Prompt engineering
What is prompt engineering?
Prompt engineering is a technique used in natural language processing (NLP) to improve the performance of large language models (LLMs) by providing them with more context and information about the task in hand. It involves creating prompts—short pieces of text—to provide additional information or guidance to the model to produce more accurate and relevant results.
Prompt engineering takes your Llama applications beyond basic interactions to create sophisticated, production-ready systems. While you can improve model performance through fine-tuning, distillation, or upgrading to larger or newer models, optimizing your prompts often provides the fastest path to better results—achieving the performance improvements you need without additional model training or infrastructure costs.

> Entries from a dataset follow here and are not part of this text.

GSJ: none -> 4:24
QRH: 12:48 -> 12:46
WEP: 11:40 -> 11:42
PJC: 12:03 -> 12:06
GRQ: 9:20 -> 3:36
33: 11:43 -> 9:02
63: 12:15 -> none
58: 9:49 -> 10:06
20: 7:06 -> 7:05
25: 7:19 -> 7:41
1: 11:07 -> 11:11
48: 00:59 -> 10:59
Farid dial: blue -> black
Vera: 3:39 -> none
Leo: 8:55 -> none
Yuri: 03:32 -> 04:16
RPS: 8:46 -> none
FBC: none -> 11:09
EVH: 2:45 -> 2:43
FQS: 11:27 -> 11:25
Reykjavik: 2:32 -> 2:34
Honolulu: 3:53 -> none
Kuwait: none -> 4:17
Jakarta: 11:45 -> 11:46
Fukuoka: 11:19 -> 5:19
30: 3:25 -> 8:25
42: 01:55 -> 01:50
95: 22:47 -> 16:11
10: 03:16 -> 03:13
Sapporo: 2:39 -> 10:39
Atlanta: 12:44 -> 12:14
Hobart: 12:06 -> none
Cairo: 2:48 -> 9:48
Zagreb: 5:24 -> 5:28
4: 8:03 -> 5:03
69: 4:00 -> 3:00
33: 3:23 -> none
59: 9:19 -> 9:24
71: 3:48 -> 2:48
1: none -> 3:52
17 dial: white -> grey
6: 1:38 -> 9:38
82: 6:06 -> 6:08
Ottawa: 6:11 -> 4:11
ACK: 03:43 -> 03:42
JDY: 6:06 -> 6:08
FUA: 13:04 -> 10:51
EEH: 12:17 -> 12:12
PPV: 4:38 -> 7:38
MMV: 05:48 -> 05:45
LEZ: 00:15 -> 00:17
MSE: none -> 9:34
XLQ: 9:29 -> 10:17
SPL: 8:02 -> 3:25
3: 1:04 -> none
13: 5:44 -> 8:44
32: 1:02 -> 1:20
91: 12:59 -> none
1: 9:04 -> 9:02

Crafting effective prompts
Creating effective prompts is an important part of prompt engineering. Here are some tips for creating prompts that will help improve the performance of your language model:
- Be clear and concise: Your prompt should be easy to understand and provide enough information for the model to generate relevant output. Avoid using jargon or technical terms that may confuse the model.
- Use specific examples: Providing specific examples ("few-shot") in your prompt can help the model better understand what kind of output is expected. For example, if you want the model to generate a story about a particular topic, include a few sentences about the setting, characters, and plot.
- Vary the prompts: Using different prompts can help the model improve at its task and produce more diverse and creative output. Try using different styles, tones, and formats to see how the model responds.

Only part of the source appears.